====== Data for review
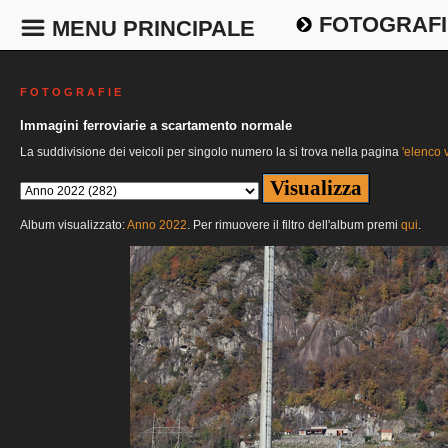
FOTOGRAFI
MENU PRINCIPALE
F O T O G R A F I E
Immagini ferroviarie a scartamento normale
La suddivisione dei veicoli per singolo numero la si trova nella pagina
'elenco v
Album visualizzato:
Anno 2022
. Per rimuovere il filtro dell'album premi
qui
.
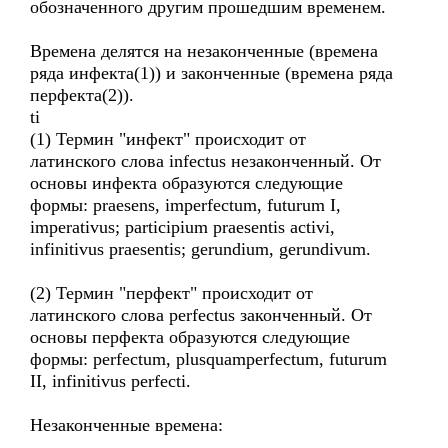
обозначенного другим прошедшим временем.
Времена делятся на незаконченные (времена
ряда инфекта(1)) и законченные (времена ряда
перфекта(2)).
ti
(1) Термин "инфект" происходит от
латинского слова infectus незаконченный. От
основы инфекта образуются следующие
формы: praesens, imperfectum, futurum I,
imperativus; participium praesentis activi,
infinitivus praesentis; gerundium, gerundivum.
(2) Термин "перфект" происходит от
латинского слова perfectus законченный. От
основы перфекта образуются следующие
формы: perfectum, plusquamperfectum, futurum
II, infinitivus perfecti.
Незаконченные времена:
============
### Work order
Print the material word for word; images are to be left out.

### Result for this task
FOTOGRAFI
MENU PRINCIPALE
F O T O G R A F I E
Immagini ferroviarie a scartamento normale
La suddivisione dei veicoli per singolo numero la si trova nella pagina
'elenco v
Album visualizzato:
Anno 2022
. Per rimuovere il filtro dell'album premi
qui
.
обозначенного другим прошедшим временем.
Времена делятся на незаконченные (времена
ряда инфекта(1)) и законченные (времена ряда
перфекта(2)).
ti
(1) Термин "инфект" происходит от
латинского слова infectus незаконченный. От
основы инфекта образуются следующие
формы: praesens, imperfectum, futurum I,
imperativus; participium praesentis activi,
infinitivus praesentis; gerundium, gerundivum.
(2) Термин "перфект" происходит от
латинского слова perfectus законченный. От
основы перфекта образуются следующие
формы: perfectum, plusquamperfectum, futurum
II, infinitivus perfecti.
Незаконченные времена:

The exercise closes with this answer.